教諭見習いの佐保も当然浴衣を着なければならない。もちろん着用の義務がある以上、浴衣は貸し出してくれるのだが。
(ハードル、高いよ)
好きな男性の前で浴衣を着るとなれば、髪やメイク、履き物や小物だって悩む。しかも教諭見習いとして園児に接するのだから、着飾って取り澄ましてもいられない。
(髪や襟元が乱れたらどうしよう。慌てて裾踏んで、転んじゃうかも。自分では着付けなんか直せっこないし)

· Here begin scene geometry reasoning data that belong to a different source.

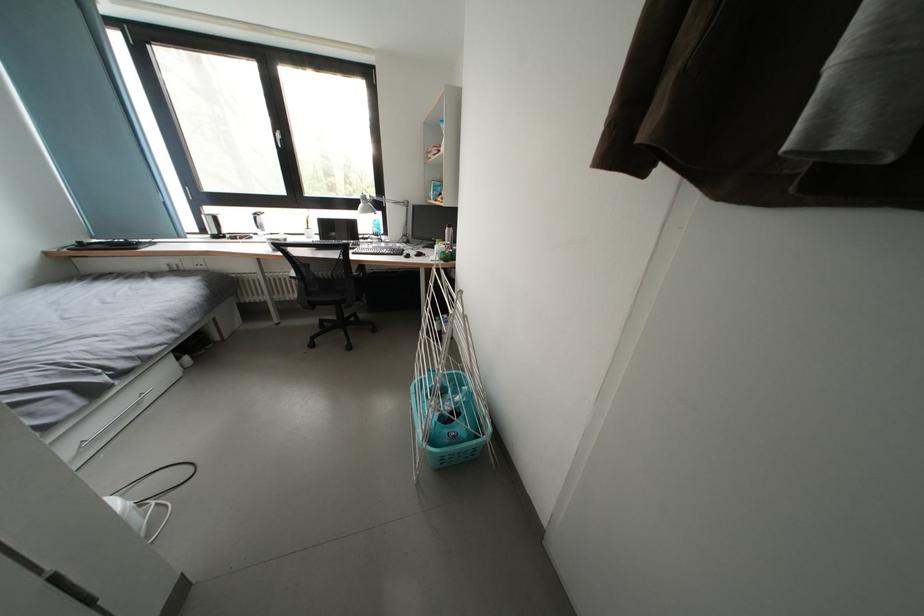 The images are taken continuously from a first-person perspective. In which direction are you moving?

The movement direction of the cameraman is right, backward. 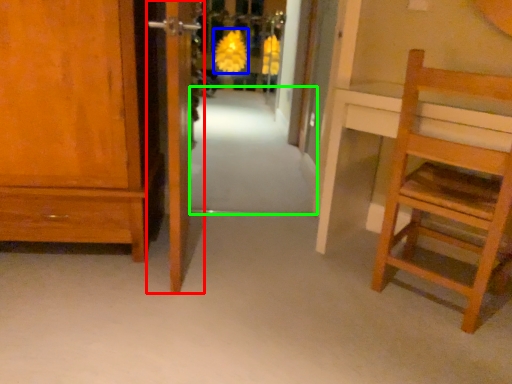 Question: Which is nearer to the door (highlighted by a red box)? flower (highlighted by a blue box) or path (highlighted by a green box).

Choices:
 (A) flower
 (B) path

Answer: (B) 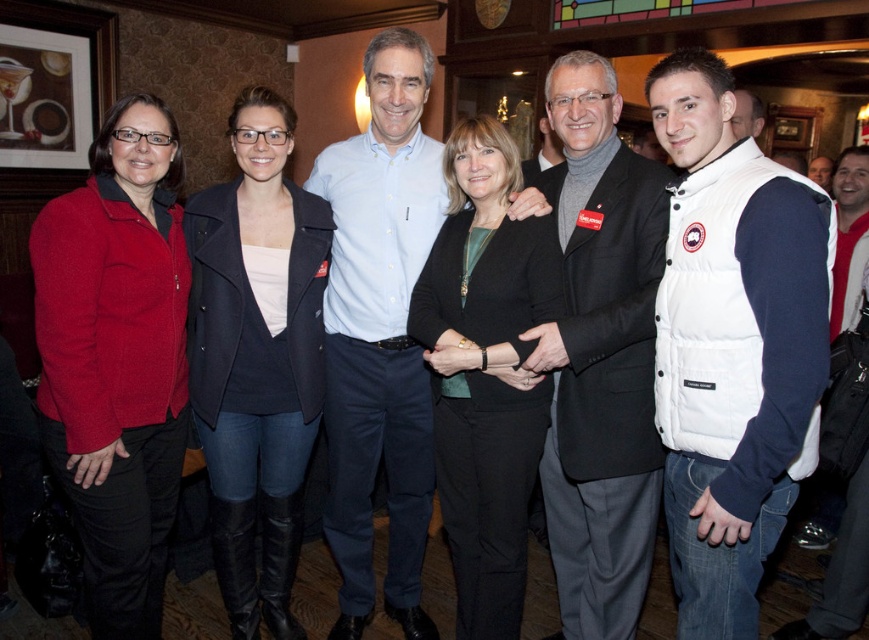 You are a photographer adjusting your camera to capture the group photo. You notice the matte red jacket at left and the dark gray wool suit at center. Based on their positions, which one is closer to the camera?

The matte red jacket at left is located above the dark gray wool suit at center, meaning it is closer to the camera. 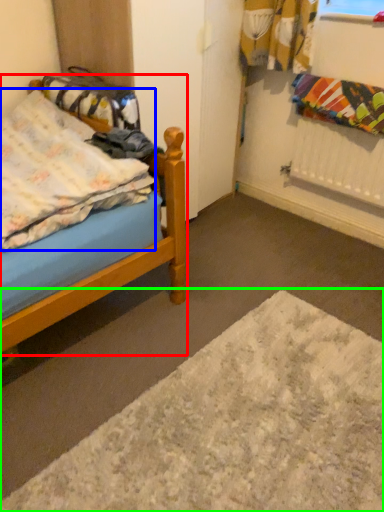 Question: Based on their relative distances, which object is nearer to bed (highlighted by a red box)? Choose from blanket (highlighted by a blue box) and plain (highlighted by a green box).

Choices:
 (A) blanket
 (B) plain

Answer: (A) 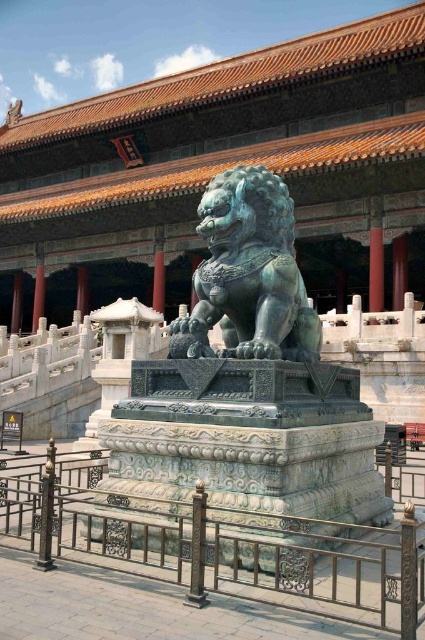 Question: Does metallic gold railing at lower center come in front of green polished stone lion at center?

Choices:
 (A) yes
 (B) no

Answer: (A)

Question: Which point is closer to the camera?

Choices:
 (A) (232, 300)
 (B) (302, 602)

Answer: (B)

Question: Is metallic gold railing at lower center positioned at the back of green polished stone lion at center?

Choices:
 (A) yes
 (B) no

Answer: (B)

Question: Can you confirm if metallic gold railing at lower center is smaller than green polished stone lion at center?

Choices:
 (A) no
 (B) yes

Answer: (A)

Question: Which of the following is the closest to the observer?

Choices:
 (A) (257, 312)
 (B) (51, 477)

Answer: (B) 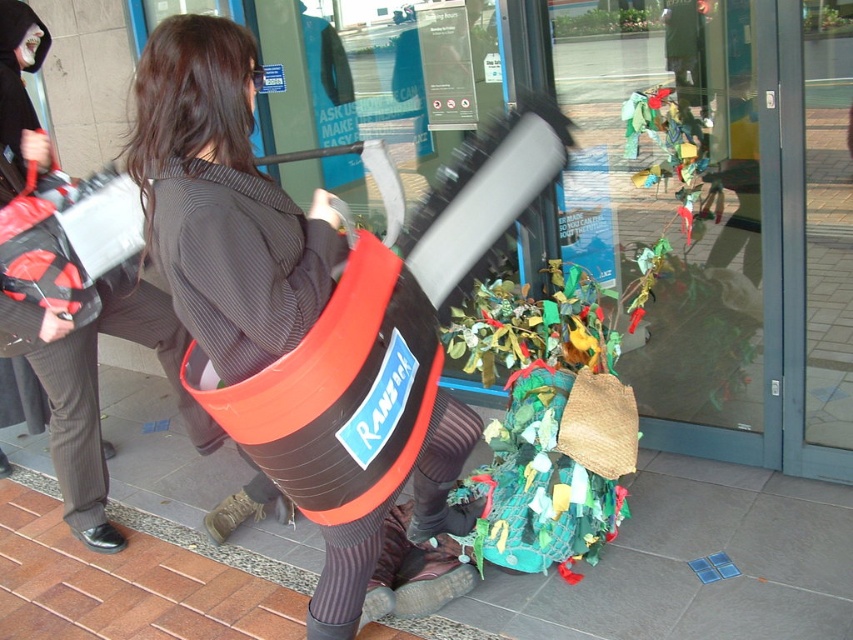 Question: Observing the image, what is the correct spatial positioning of transparent glass door at center in reference to matte black bag at center?

Choices:
 (A) above
 (B) below

Answer: (A)

Question: Which object is closer to the camera taking this photo?

Choices:
 (A) matte black bag at center
 (B) transparent glass door at center

Answer: (A)

Question: Does transparent glass door at center appear under matte black bag at center?

Choices:
 (A) yes
 (B) no

Answer: (B)

Question: Which object appears farthest from the camera in this image?

Choices:
 (A) transparent glass door at center
 (B) matte black bag at center

Answer: (A)

Question: Which object is farther from the camera taking this photo?

Choices:
 (A) transparent glass door at center
 (B) matte black bag at center

Answer: (A)

Question: Can you confirm if transparent glass door at center is smaller than matte black bag at center?

Choices:
 (A) no
 (B) yes

Answer: (A)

考えているうち、ついに頭がパンクしてしまい、参加を見送ることにした。行けません、と深々と頭を下げると、
『そうなんだ。わかった』
顕生は悲しげに顔を曇らせた。
(そんなに手伝ってもらいたかったのか)
ちくり、罪悪感に胸が痛んだのを覚えている。
それを踏まえての、今年、だ。
「七夕までまだ間があるし、今のうちに佐保ちゃんを予約しちゃおうと思って。さすがに今年は友達との約束、まだだろ?」
にっこりと、いつものように目の奥を覗き込まれれば、とっさの嘘もつけない。何だが追いつめられたような気がする。
「準備は来週から少しずつ始めるよ。七夕飾りや短冊作り、仕事はいろいろあるんだ。頼むね?」
「あ……はい」
行きがかり上頷くしかない。こっそり胸の内でため息を漏らす佐保とは対照的に、顕生はやけに満足げに見えた。
さっそく早々に召集がかかった。
「今日は、短冊と紙縒りを作りまーす」
つばめ幼稚園の七夕は、何から何まで手作りだ。
笹竹は寺の裏にある林から切り出してくる。七夕飾りや短冊は言うに及ばず、短冊を笹に結ぶ紙縒りも自分たちで作るのだという。
部屋に入ると大きめのテーブルの上に紙の入った箱などが置かれ、紙縒り班、短冊班に分かれている。顕生がここにおいで、と言うよう隣の椅子を叩くので、大人しく彼の脇に座った。驚いたことに副園長の顕生も作業に参加するらしい。目の前の箱には細く切った美濃紙が入っている。
「えっと、これをどうすれば」
「紙縒り、作ったことない? まずね、こうやって」
顕生の長い指がすっと紙切れの端を摘む。まるで仏像の指で象る印相のような、優雅な手つきだ。左手で紙の反対側を包むようにしながら、右の3本の指で端を擦るように撚っていく。するすると、なめらかな手つきに迷いはない。大きな手の中、一様に細く撚られた紙縒りは、針金が入っているようにぴんとして。瞬く間に1本ができあがった。
「早い! きれい!」
佐保が感嘆の声を上げると、
「子供のころから、先生がたに交じって毎年やらされてたからね。たぶん、この中でも『私』が一番うまいと思うよ」
顕生は園や寺では自分を『私』、佐保を『佐保先生』と呼ぶ。きちんと公私を分けてはいても、紙縒りくらいで得意げに胸を張る、子供っぽい彼がおかしい。
「ほら、『佐保先生』もやってごらん」
「はあ」
見よう見まねでやってみるものの、佐保の作った物はどことなく不格好でふにゃふにゃ。一方顕生の長い指から繰り出される紙縒りは、縒りが一様でまっすぐだ。
「いい紙縒りは立つんだよ」
端を持って垂直にすると、なるほど、顕生の作ったものはぴんと天を向いている。
「顕生先生、器用ですねえ。ピアノも、紙縒りも。指とか手の長さもあるんですかねー」
自分の小さい手を恨めしそうに見ていると、顕生が笑った。
「どっちも年季が入ってるだけだよ。ちっちゃい手のほうが、器用そうだけどな」
そう言うと長い指を反らすようにして、佐保の手に重ねようとする。反射的に大きく身を引いて逃れると、顕生の眉間に深い皺が寄った。たかが手くらいで、失礼だったろうか。彼の機嫌を損ねたのかとひどく慌てる。
「あ、でも、あのっ! 指や腕は長いほうが絶対きれいだし、ピアノにだって有利ですよ。ほら、顕生さんがよく弾くクイーンのあの曲。前奏で、腕を交差してこう、遠い鍵盤同士を弾くでしょう。あれ、すごく優雅ですてきだなあって、いつも」
そこまでまくし立てて、はっとした。まずい、『顕生さん』と言ってしまった。しかも園でプライベートな事をべらべらと。他の職員に聞かれただろうか。青くなって周囲を見回していると、なぜか顕生はにこにこと微笑んでいて。
「結構、よく見てくれてるんだね」
「へっ?」
「あの曲、別に腕を交叉しなくても弾けるんだけど、フレディ・マーキュリーの弾き方、真似してるんだ。ふうん、そっか」
さっきまで不機嫌かと思っていた顕生が、何やら嬉しそうに微笑んでいる。少し身を寄せてきて、小さな声で囁いた。
「いつも俺が歌ってると、下向いて目を合わせないだろ。俺が曲に浸り切ってるから、ナルシストと思われてどん引きしてるのかな、とか、古い曲だから興味ないのかな、とか思ってた……うれしい」
と、こぼれる笑みをかみ殺すようにする。子供みたいに、きらきら目を輝かせて。
(えっと、これは、どうしたらいいのかな)
いたたまれなくなって、佐保は下を向いたきりいたずらに紙を縒る。手の中の紙縒りは益々ぐにゃぐにゃと曲がりくねった。